(Records shown)
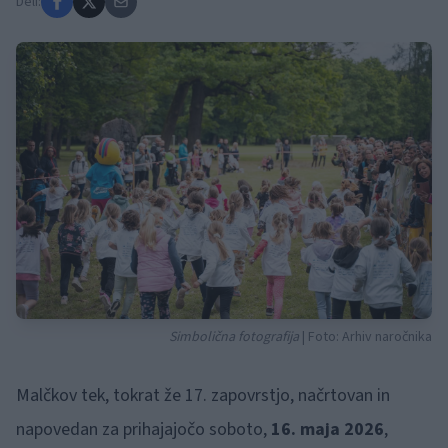
Deli:
Simbolična fotografija
| Foto: Arhiv naročnika
Malčkov tek, tokrat že 17. zapovrstjo, načrtovan in
napovedan za prihajajočo soboto,
16. maja 2026
,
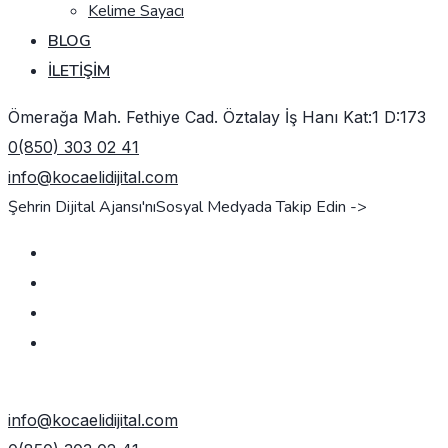
Kelime Sayacı
BLOG
İLETIŞIM
Ömerağa Mah. Fethiye Cad. Öztalay İş Hanı Kat:1 D:173
0(850) 303 02 41
info@kocaelidijital.com
Şehrin Dijital Ajansı'nı
Sosyal Medyada Takip Edin ->
TEKLIF AL
info@kocaelidijital.com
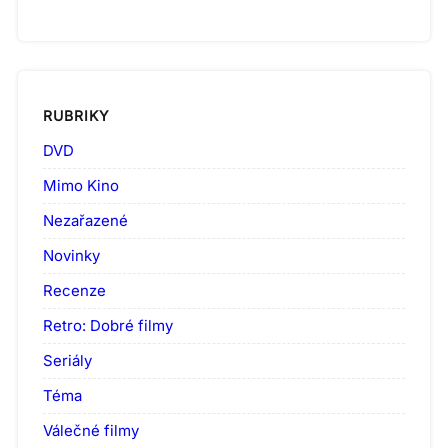
RUBRIKY
DVD
Mimo Kino
Nezařazené
Novinky
Recenze
Retro: Dobré filmy
Seriály
Téma
Válečné filmy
(End Records shown)
:: Action item ::
Exclude the pictures, then retype every record exactly.

:: Result of the exercise ::
Deli:
Simbolična fotografija
| Foto: Arhiv naročnika
Malčkov tek, tokrat že 17. zapovrstjo, načrtovan in
napovedan za prihajajočo soboto,
16. maja 2026
,
Kelime Sayacı
BLOG
İLETIŞIM
Ömerağa Mah. Fethiye Cad. Öztalay İş Hanı Kat:1 D:173
0(850) 303 02 41
info@kocaelidijital.com
Şehrin Dijital Ajansı'nı
Sosyal Medyada Takip Edin ->
TEKLIF AL
info@kocaelidijital.com
RUBRIKY
DVD
Mimo Kino
Nezařazené
Novinky
Recenze
Retro: Dobré filmy
Seriály
Téma
Válečné filmy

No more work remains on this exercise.